それこそ、本来であれば王都でトモエと並んで歩いてというのもいいかもしれない。だが、あまりにも明確な問題として、武国の者どもの狼藉がある。神国の王都で、どういった振る舞いをしているかは今公爵が改めて確認をしている処ではあるのだが、少なくとも魔国に置いてきた者たちのいくらかが神国に来ているだろうとは考えている。闘技大会への参加、それが許されている者たちではないだろうが、そこで武国からの者たちと、諍いを起こしそうな気配もある。

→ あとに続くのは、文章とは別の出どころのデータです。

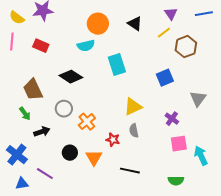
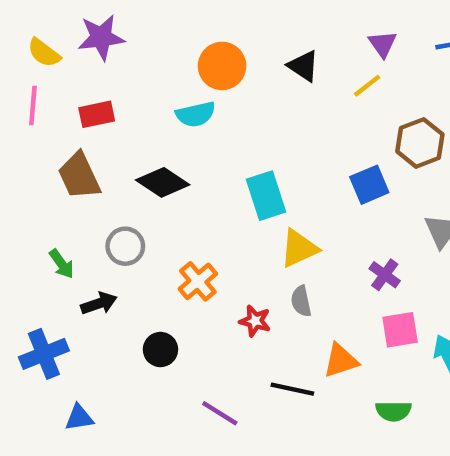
red rectangle: (41, 46) -> (97, 114), turned -35
brown hexagon: (186, 47) -> (420, 143), moved
cyan rectangle: (117, 65) -> (266, 196), moved
brown trapezoid: (33, 90) -> (79, 176), moved
gray circle: (64, 109) -> (125, 246), moved
blue cross: (17, 155) -> (44, 354), turned 30
orange triangle: (94, 158) -> (341, 361), moved, turned 42
purple line: (45, 174) -> (220, 413), moved
blue triangle: (22, 184) -> (79, 418), moved

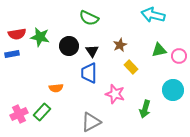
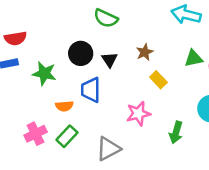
green star: (40, 37) -> (44, 73), moved
blue trapezoid: (89, 73) -> (91, 90), moved
pink star: (115, 94) -> (138, 114), turned -30
green rectangle: (42, 112) -> (67, 136), moved
pink cross: (19, 114) -> (36, 134), moved

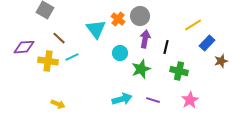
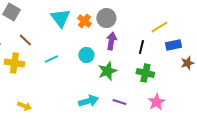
cyan triangle: (96, 29) -> (60, 18), moved
blue rectangle: (207, 43) -> (173, 45), turned 35
black line: (166, 47) -> (141, 47), moved
cyan line: (72, 57) -> (51, 59), moved

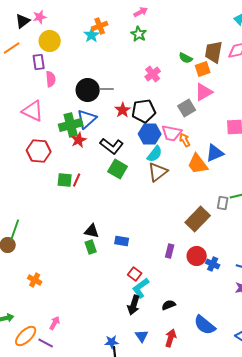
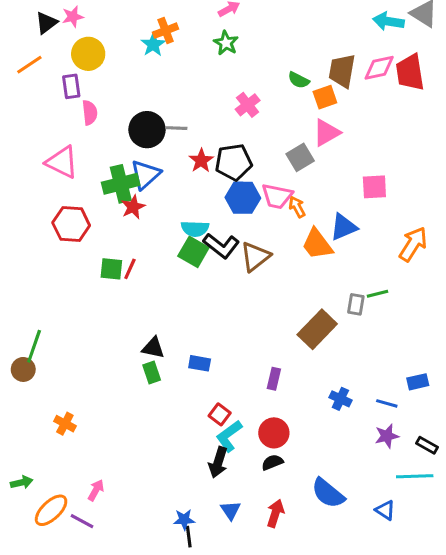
black L-shape: (112, 146) -> (221, 246), moved
cyan semicircle: (155, 154) -> (195, 229), moved, turned 54
red circle: (197, 256) -> (274, 433), moved

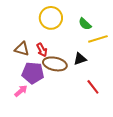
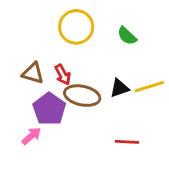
yellow line: (98, 39) -> (149, 87), moved
purple pentagon: (33, 73) -> (49, 109), turned 30
red line: (93, 87) -> (127, 142), moved, turned -49

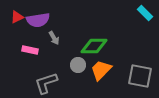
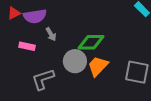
gray circle: (78, 65) -> (75, 61), size x1.5

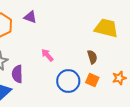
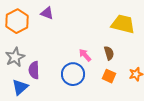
pink arrow: (47, 55) -> (85, 55), moved
blue circle: (68, 81) -> (73, 74), moved

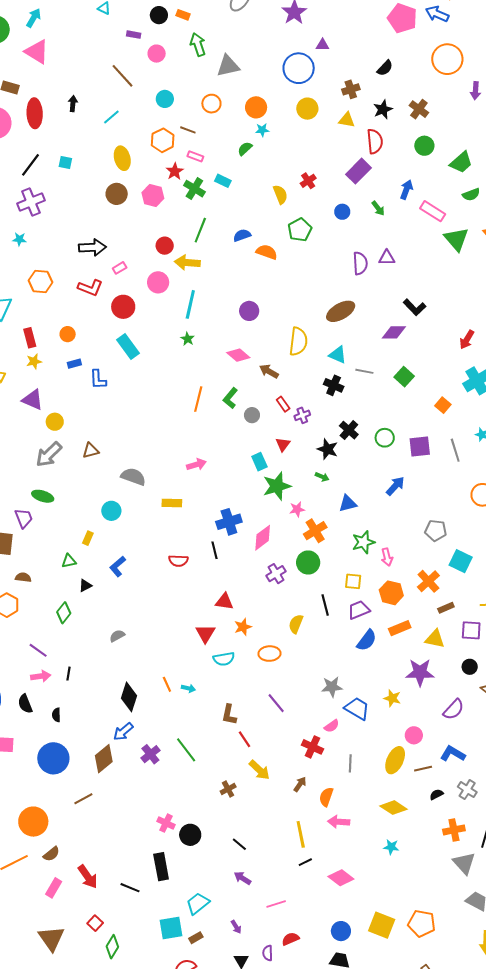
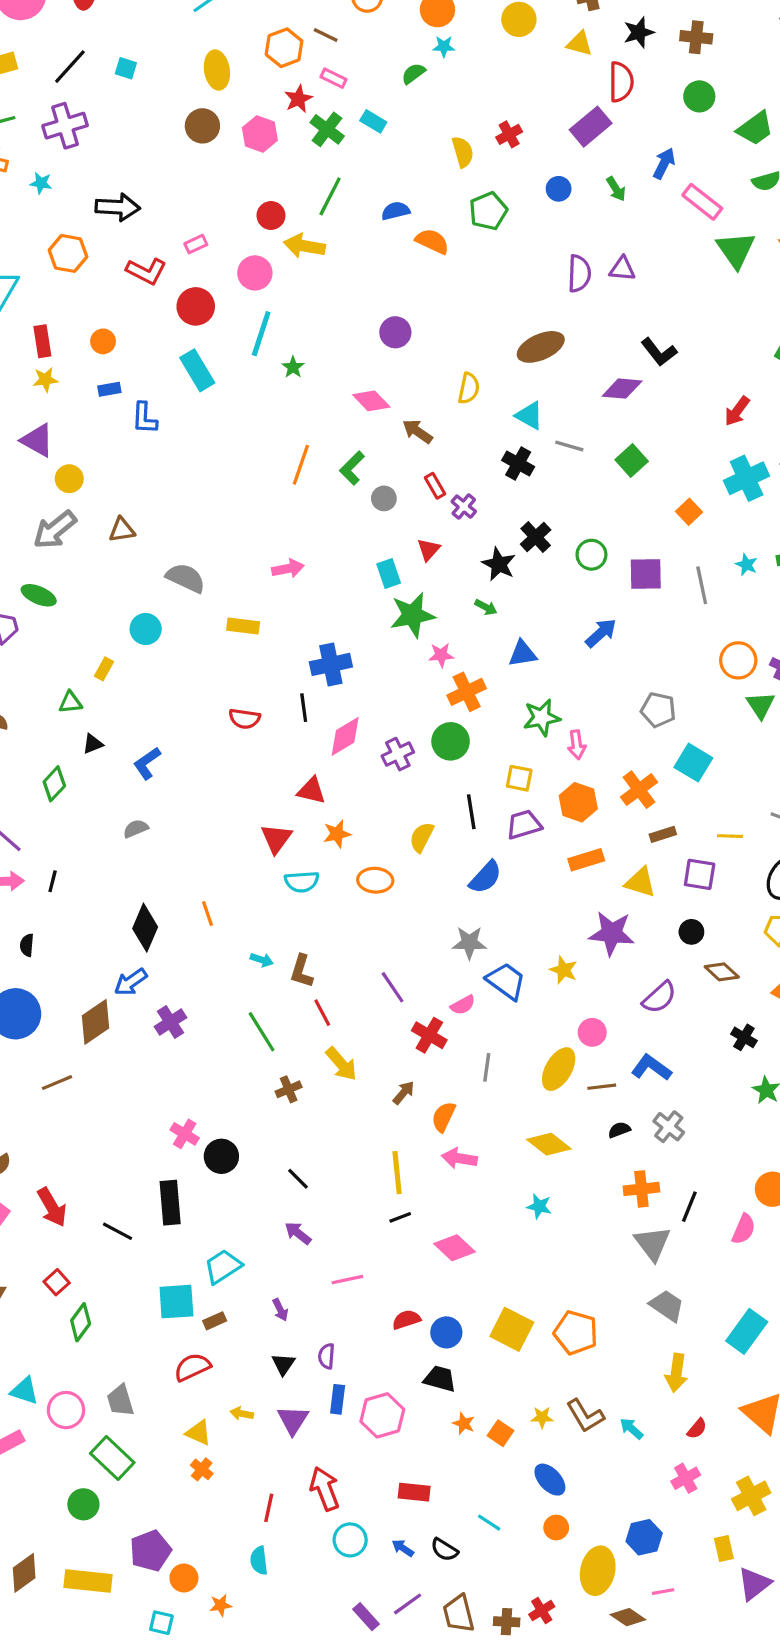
brown cross: (419, 109) -> (696, 37), turned -36
black arrow: (92, 247) -> (118, 207), moved
cyan line: (190, 304) -> (261, 334), moved
yellow semicircle: (298, 341) -> (469, 388), size x0.7
purple cross: (302, 415) -> (464, 507), turned -35
pink diamond: (263, 538) -> (345, 736), moved
blue L-shape: (118, 566) -> (147, 763), moved
blue semicircle: (367, 640) -> (485, 877), moved
cyan arrow: (188, 688) -> (262, 960), moved
purple line: (276, 703) -> (393, 987), moved
green line: (186, 750) -> (262, 1032), moved
red semicircle: (290, 939) -> (406, 1320), moved

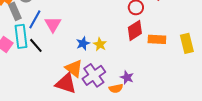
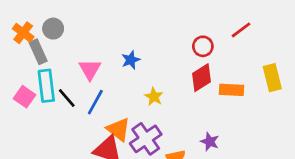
blue line: (35, 19) -> (95, 102), moved
blue star: (83, 43) -> (131, 60), moved
yellow rectangle: (187, 43) -> (272, 78), moved
purple star: (127, 77) -> (210, 142), moved

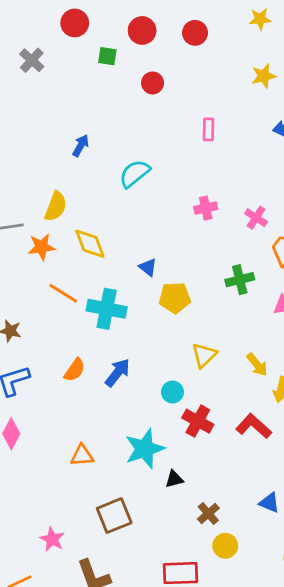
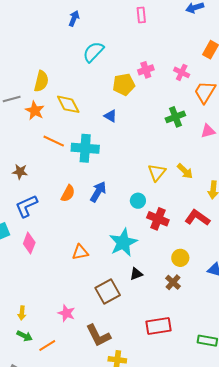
blue arrow: (81, 146) -> (74, 18), moved
orange star: (41, 247) -> (35, 111), turned -30
yellow pentagon: (175, 298) -> (124, 84), moved
yellow arrow: (257, 365) -> (185, 171), moved
black triangle: (174, 479) -> (136, 274), moved
yellow circle: (225, 546) -> (180, 258), moved

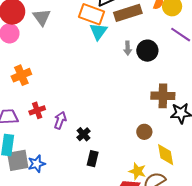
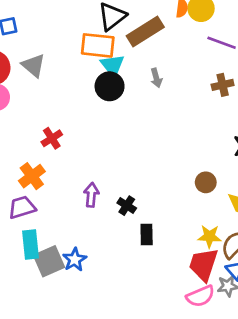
black circle: (147, 51) -> (110, 86), moved
orange cross: (21, 75) -> (32, 176), moved
brown cross: (163, 96) -> (223, 85), moved, size x0.7
red cross: (37, 110) -> (52, 138), moved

何より、神国の者たちに対して出場枠をよこせなどと言っても可笑しくないと、トモエもオユキもそう考えている。

「正直な所を申しますと、言葉を選ばなければといいますか」
「そうですね、蛮族と言える方々のようですから」
「上層部はまともだと良いのですが、正直、前回のアベル様のお父上の事を考えてしまうと」

思い返してみれば、あのアダムという男にしても近しい真似は、計算の上だとしても行っていたのだ。今回はそうした策謀の気配も無い。寧ろ、魔国で暫くとはいえ堪えていたのは、一度そうした経験があったからこそ、なのだが。